→ Exercise
Every entry below should be printed exactly, without its images.

Saved entries
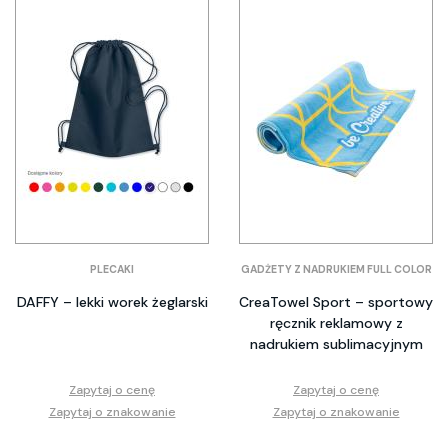
PLECAKI
GADŻETY Z NADRUKIEM FULL COLOR
DAFFY – lekki worek żeglarski
CreaTowel Sport – sportowy
ręcznik reklamowy z
nadrukiem sublimacyjnym
Zapytaj o cenę
Zapytaj o cenę
Zapytaj o znakowanie
Zapytaj o znakowanie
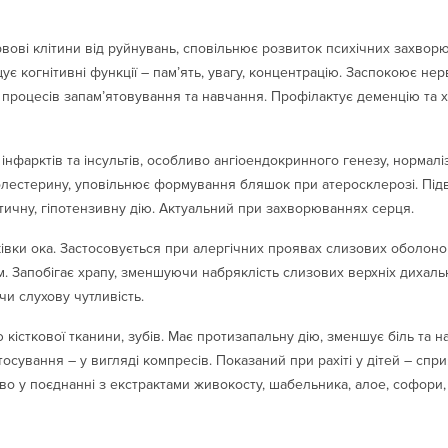
вові клітини від руйнувань, сповільнює розвиток психічних захворю
ує когнітивні функції – пам’ять, увагу, концентрацію. Заспокоює не
 процесів запам’ятовування та навчання. Профілактує деменцію та
нфарктів та інсультів, особливо ангіоендокринного генезу, нормаліз
олестерину, уповільнює формування бляшок при атеросклерозі. Підв
тичну, гіпотензивну дію. Актуальний при захворюваннях серця.
ківки ока. Застосовується при алергічних проявах слизових оболон
вм. Запобігає храпу, зменшуючи набряклість слизових верхніх дихал
чи слухову чутливість.
кісткової тканини, зубів. Має протизапальну дію, зменшує біль та н
осування – у вигляді компресів. Показаний при рахіті у дітей – спр
иво у поєднанні з екстрактами живокосту, шабельника, алое, софори, л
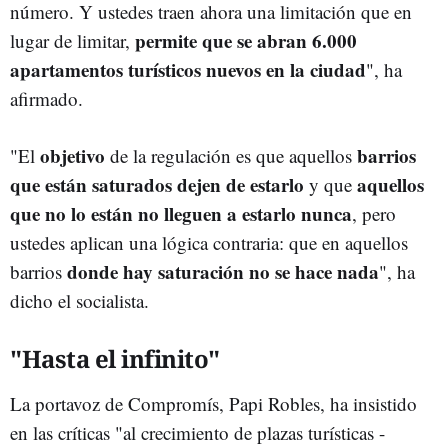
número. Y ustedes traen ahora una limitación que en
permite que se abran 6.000
lugar de limitar,
apartamentos turísticos nuevos en la ciudad
", ha
afirmado.
objetivo
barrios
"El
de la regulación es que aquellos
que están saturados dejen de estarlo
aquellos
y que
que no lo están no lleguen a estarlo nunca
, pero
ustedes aplican una lógica contraria: que en aquellos
donde hay saturación no se hace nada
barrios
", ha
dicho el socialista.
"Hasta el infinito"
La portavoz de Compromís, Papi Robles, ha insistido
en las críticas "al crecimiento de plazas turísticas -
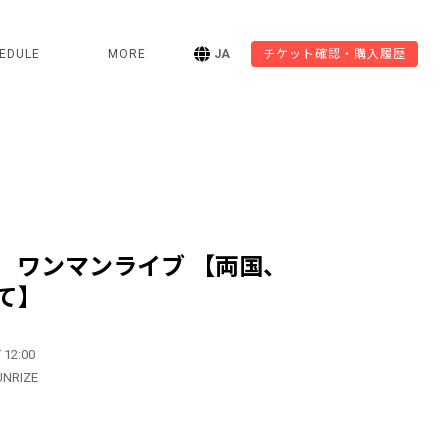
EDULE
MORE
JA
チケット確認・購入履歴
 ワンマンライブ 【両国、
て】
 12:00
UNRIZE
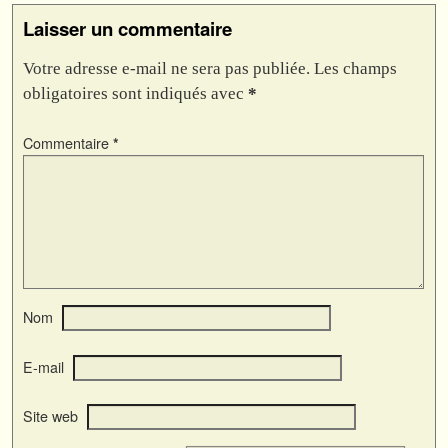
Laisser un commentaire
Votre adresse e-mail ne sera pas publiée.
Les champs
obligatoires sont indiqués avec
*
Commentaire
*
Nom
E-mail
Site web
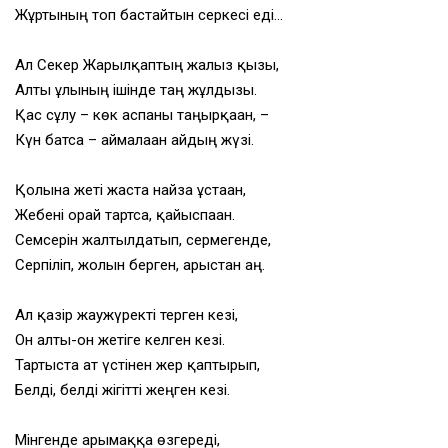
Жұртының топ бастайтын серкесі еді…
Ал Секер Жарылқаптың жалғыз қызы,
Алты ұлының ішінде таң жұлдызы.
Қас сұлу – көк аспаны таңырқаған, –
Күн батса – аймалаған айдың жүзі.
Қолына жеті жаста найза ұстаған,
Жебені орай тартса, қайыспаған.
Семсерін жалтылдатып, сермегенде,
Серпіліп, жолын берген, арыстан аң.
Ал қазір жаужүректі терген кезі,
Он алты-он жетіге келген кезі.
Тартыста ат үстінен жер қаптырып,
Белді, белді жігітті жеңген кезі.
Мінгенде арғымаққа өзгереді,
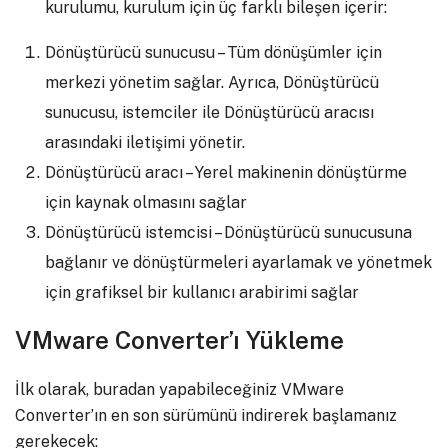
kurulumu, kurulum için üç farklı bileşen içerir:
Dönüştürücü sunucusu – Tüm dönüşümler için
merkezi yönetim sağlar. Ayrıca, Dönüştürücü
sunucusu, istemciler ile Dönüştürücü aracısı
arasındaki iletişimi yönetir.
Dönüştürücü aracı – Yerel makinenin dönüştürme
için kaynak olmasını sağlar
Dönüştürücü istemcisi – Dönüştürücü sunucusuna
bağlanır ve dönüştürmeleri ayarlamak ve yönetmek
için grafiksel bir kullanıcı arabirimi sağlar
VMware Converter’ı Yükleme
İlk olarak, buradan yapabileceğiniz VMware
Converter’ın en son sürümünü indirerek başlamanız
gerekecek:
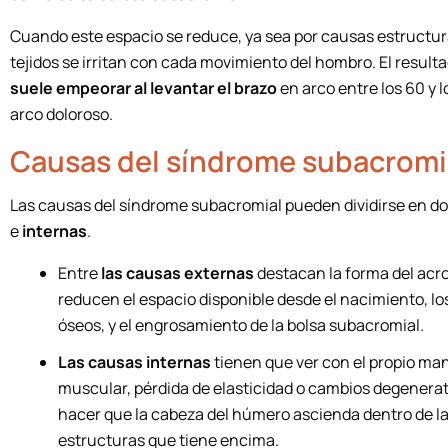
Cuando este espacio se reduce, ya sea por causas estructur
tejidos se irritan con cada movimiento del hombro. El result
suele empeorar al levantar el brazo
en arco entre los 60 y 
arco doloroso.
Causas del síndrome subacromi
Las causas del síndrome subacromial pueden dividirse en d
e
internas
.
Entre
las causas externas
destacan la forma del acr
reducen el espacio disponible desde el nacimiento, lo
óseos, y el engrosamiento de la bolsa subacromial.
Las causas internas
tienen que ver con el propio man
muscular, pérdida de elasticidad o cambios degenera
hacer que la cabeza del húmero ascienda dentro de la
estructuras que tiene encima.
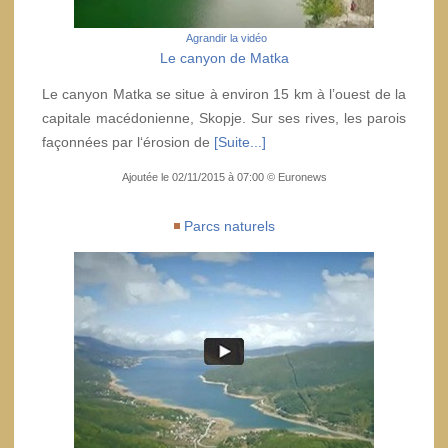
Agrandir la vidéo
Le canyon de Matka
Le canyon Matka se situe à environ 15 km à l’ouest de la
capitale macédonienne, Skopje. Sur ses rives, les parois
façonnées par l‘érosion de
[Suite...]
Ajoutée le 02/11/2015 à 07:00 © Euronews
Parcs naturels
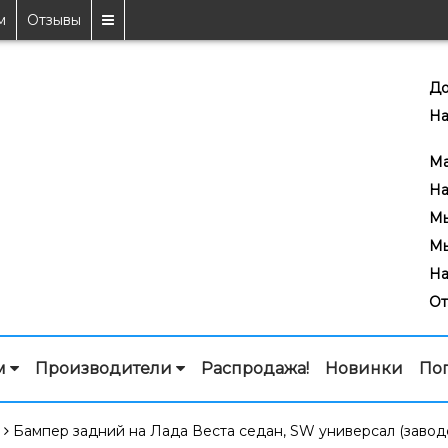
м
Отзывы
До
На
7
Ma
На
Мы
Мы
На
От
м
Производители
Распродажа!
Новинки
По
Бампер задний на Лада Веста седан, SW универсал (завод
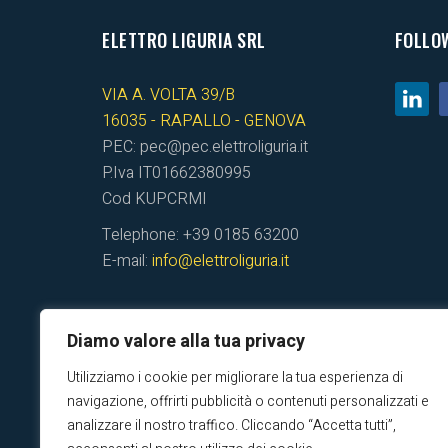
ELETTRO LIGURIA SRL
FOLLO
VIA A. VOLTA 39/B
16035 - RAPALLO - GENOVA
PEC: pec@pec.elettroliguria.it
P.Iva IT01662380995
Cod KUPCRMI
Telephone: +39 0185 63200
E-mail:
info@elettroliguria.it
Diamo valore alla tua privacy
Utilizziamo i cookie per migliorare la tua esperienza di
navigazione, offrirti pubblicità o contenuti personalizzati e
analizzare il nostro traffico. Cliccando “Accetta tutti”,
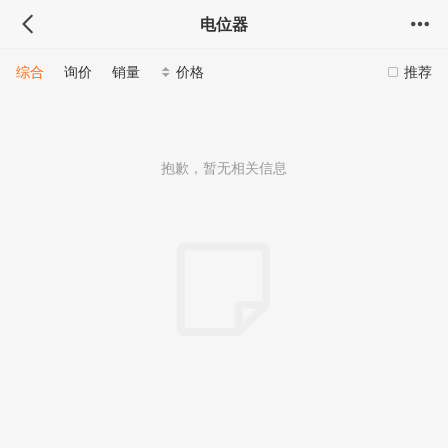
电位器
综合
询价
销量
价格
推荐
抱歉，暂无相关信息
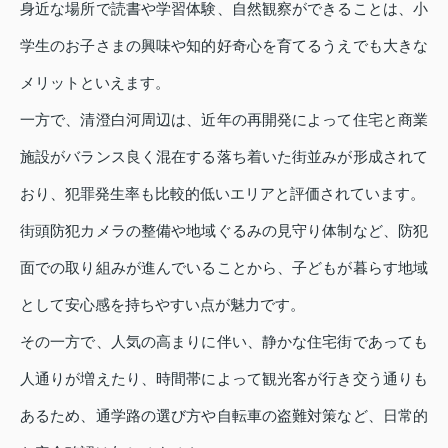
身近な場所で読書や学習体験、自然観察ができることは、小
学生のお子さまの興味や知的好奇心を育てるうえでも大きな
メリットといえます。
一方で、清澄白河周辺は、近年の再開発によって住宅と商業
施設がバランス良く混在する落ち着いた街並みが形成されて
おり、犯罪発生率も比較的低いエリアと評価されています。
街頭防犯カメラの整備や地域ぐるみの見守り体制など、防犯
面での取り組みが進んでいることから、子どもが暮らす地域
として安心感を持ちやすい点が魅力です。
その一方で、人気の高まりに伴い、静かな住宅街であっても
人通りが増えたり、時間帯によって観光客が行き交う通りも
あるため、通学路の選び方や自転車の盗難対策など、日常的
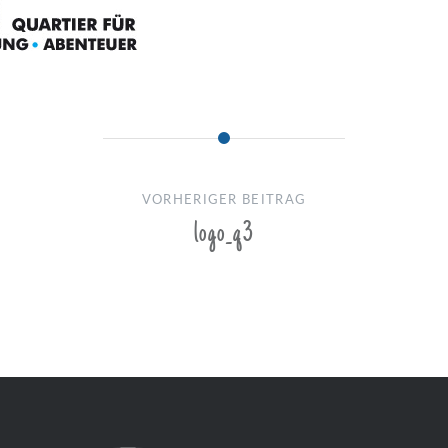
VORHERIGER BEITRAG
logo_q3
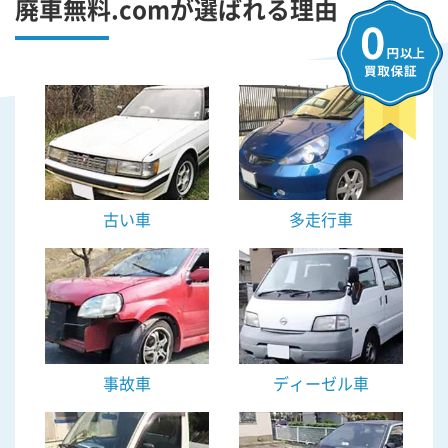
廃車無料.comが選ばれる理由
古い車
多走行車
事故車
ディーゼル車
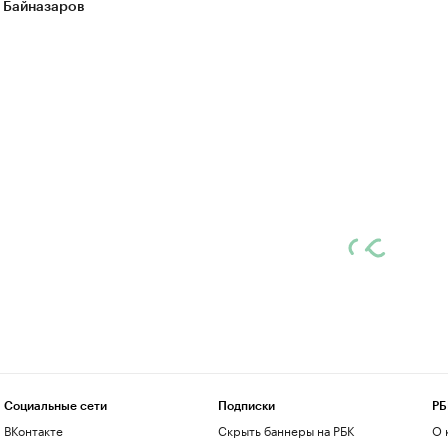
 Байназаров
Социальные сети
Подписки
РБ
ВКонтакте
Скрыть баннеры на РБК
О 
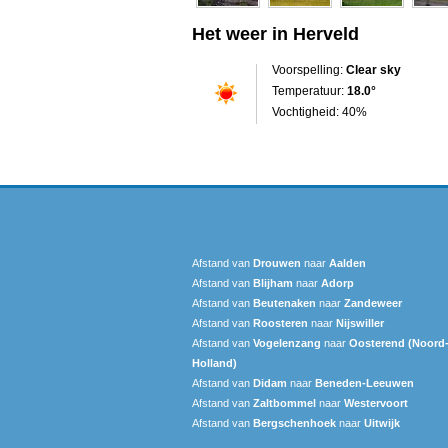
Het weer in Herveld
Voorspelling:
Clear sky
Temperatuur:
18.0°
Vochtigheid: 40%
Afstand van
Drouwen
naar
Aalden
Afstand van
Blijham
naar
Adorp
Afstand van
Beutenaken
naar
Zandeweer
Afstand van
Roosteren
naar
Nijswiller
Afstand van
Vogelenzang
naar
Oosterend (Noord
Holland)
Afstand van
Didam
naar
Beneden-Leeuwen
Afstand van
Zaltbommel
naar
Westervoort
Afstand van
Bergschenhoek
naar
Uitwijk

→ Task result
PLECAKI
GADŻETY Z NADRUKIEM FULL COLOR
DAFFY – lekki worek żeglarski
CreaTowel Sport – sportowy
ręcznik reklamowy z
nadrukiem sublimacyjnym
Zapytaj o cenę
Zapytaj o cenę
Zapytaj o znakowanie
Zapytaj o znakowanie
вові клітини від руйнувань, сповільнює розвиток психічних захворю
ує когнітивні функції – пам’ять, увагу, концентрацію. Заспокоює не
 процесів запам’ятовування та навчання. Профілактує деменцію та
нфарктів та інсультів, особливо ангіоендокринного генезу, нормаліз
олестерину, уповільнює формування бляшок при атеросклерозі. Підв
тичну, гіпотензивну дію. Актуальний при захворюваннях серця.
ківки ока. Застосовується при алергічних проявах слизових оболон
вм. Запобігає храпу, зменшуючи набряклість слизових верхніх дихал
чи слухову чутливість.
кісткової тканини, зубів. Має протизапальну дію, зменшує біль та н
осування – у вигляді компресів. Показаний при рахіті у дітей – спр
иво у поєднанні з екстрактами живокосту, шабельника, алое, софори, л
número. Y ustedes traen ahora una limitación que en
permite que se abran 6.000
lugar de limitar,
apartamentos turísticos nuevos en la ciudad
", ha
afirmado.
objetivo
barrios
"El
de la regulación es que aquellos
que están saturados dejen de estarlo
aquellos
y que
que no lo están no lleguen a estarlo nunca
, pero
ustedes aplican una lógica contraria: que en aquellos
donde hay saturación no se hace nada
barrios
", ha
dicho el socialista.
"Hasta el infinito"
La portavoz de Compromís, Papi Robles, ha insistido
en las críticas "al crecimiento de plazas turísticas -
EDULE
MORE
JA
チケット確認・購入履歴
 ワンマンライブ 【両国、
て】
 12:00
UNRIZE
Laisser un commentaire
Votre adresse e-mail ne sera pas publiée.
Les champs
obligatoires sont indiqués avec
*
Commentaire
*
Nom
E-mail
Site web
Жұртының топ бастайтын серкесі еді…
Ал Секер Жарылқаптың жалғыз қызы,
Алты ұлының ішінде таң жұлдызы.
Қас сұлу – көк аспаны таңырқаған, –
Күн батса – аймалаған айдың жүзі.
Қолына жеті жаста найза ұстаған,
Жебені орай тартса, қайыспаған.
Семсерін жалтылдатып, сермегенде,
Серпіліп, жолын берген, арыстан аң.
Ал қазір жаужүректі терген кезі,
Он алты-он жетіге келген кезі.
Тартыста ат үстінен жер қаптырып,
Белді, белді жігітті жеңген кезі.
Мінгенде арғымаққа өзгереді,
kurulumu, kurulum için üç farklı bileşen içerir:
Dönüştürücü sunucusu – Tüm dönüşümler için
merkezi yönetim sağlar. Ayrıca, Dönüştürücü
sunucusu, istemciler ile Dönüştürücü aracısı
arasındaki iletişimi yönetir.
Dönüştürücü aracı – Yerel makinenin dönüştürme
için kaynak olmasını sağlar
Dönüştürücü istemcisi – Dönüştürücü sunucusuna
bağlanır ve dönüştürmeleri ayarlamak ve yönetmek
için grafiksel bir kullanıcı arabirimi sağlar
VMware Converter’ı Yükleme
İlk olarak, buradan yapabileceğiniz VMware
Converter’ın en son sürümünü indirerek başlamanız
gerekecek:
Cuando este espacio se reduce, ya sea por causas estructur
tejidos se irritan con cada movimiento del hombro. El result
suele empeorar al levantar el brazo
en arco entre los 60 y 
arco doloroso.
Causas del síndrome subacromi
Las causas del síndrome subacromial pueden dividirse en d
e
internas
.
Entre
las causas externas
destacan la forma del acr
reducen el espacio disponible desde el nacimiento, lo
óseos, y el engrosamiento de la bolsa subacromial.
Las causas internas
tienen que ver con el propio man
muscular, pérdida de elasticidad o cambios degenera
hacer que la cabeza del húmero ascienda dentro de la
estructuras que tiene encima.
Agrandir la vidéo
Le canyon de Matka
Le canyon Matka se situe à environ 15 km à l’ouest de la
capitale macédonienne, Skopje. Sur ses rives, les parois
façonnées par l‘érosion de
[Suite...]
Ajoutée le 02/11/2015 à 07:00 © Euronews
Parcs naturels
м
Отзывы
До
На
7
Ma
На
Мы
Мы
На
От
м
Производители
Распродажа!
Новинки
По
Бампер задний на Лада Веста седан, SW универсал (завод
ELETTRO LIGURIA SRL
FOLLO
VIA A. VOLTA 39/B
16035 - RAPALLO - GENOVA
PEC: pec@pec.elettroliguria.it
P.Iva IT01662380995
Cod KUPCRMI
Telephone: +39 0185 63200
E-mail:
info@elettroliguria.it
Diamo valore alla tua privacy
Utilizziamo i cookie per migliorare la tua esperienza di
navigazione, offrirti pubblicità o contenuti personalizzati e
analizzare il nostro traffico. Cliccando “Accetta tutti”,
电位器
综合
询价
销量
价格
推荐
抱歉，暂无相关信息
身近な場所で読書や学習体験、自然観察ができることは、小
学生のお子さまの興味や知的好奇心を育てるうえでも大きな
メリットといえます。
一方で、清澄白河周辺は、近年の再開発によって住宅と商業
施設がバランス良く混在する落ち着いた街並みが形成されて
おり、犯罪発生率も比較的低いエリアと評価されています。
街頭防犯カメラの整備や地域ぐるみの見守り体制など、防犯
面での取り組みが進んでいることから、子どもが暮らす地域
として安心感を持ちやすい点が魅力です。
その一方で、人気の高まりに伴い、静かな住宅街であっても
人通りが増えたり、時間帯によって観光客が行き交う通りも
あるため、通学路の選び方や自転車の盗難対策など、日常的
VORHERIGER BEITRAG
logo_q3
廃車無料.comが選ばれる理由
古い車
多走行車
事故車
ディーゼル車
 Байназаров
Социальные сети
Подписки
РБ
ВКонтакте
Скрыть баннеры на РБК
О 
Het weer in Herveld
Voorspelling:
Clear sky
Temperatuur:
18.0°
Vochtigheid: 40%
Afstand van
Drouwen
naar
Aalden
Afstand van
Blijham
naar
Adorp
Afstand van
Beutenaken
naar
Zandeweer
Afstand van
Roosteren
naar
Nijswiller
Afstand van
Vogelenzang
naar
Oosterend (Noord
Holland)
Afstand van
Didam
naar
Beneden-Leeuwen
Afstand van
Zaltbommel
naar
Westervoort
Afstand van
Bergschenhoek
naar
Uitwijk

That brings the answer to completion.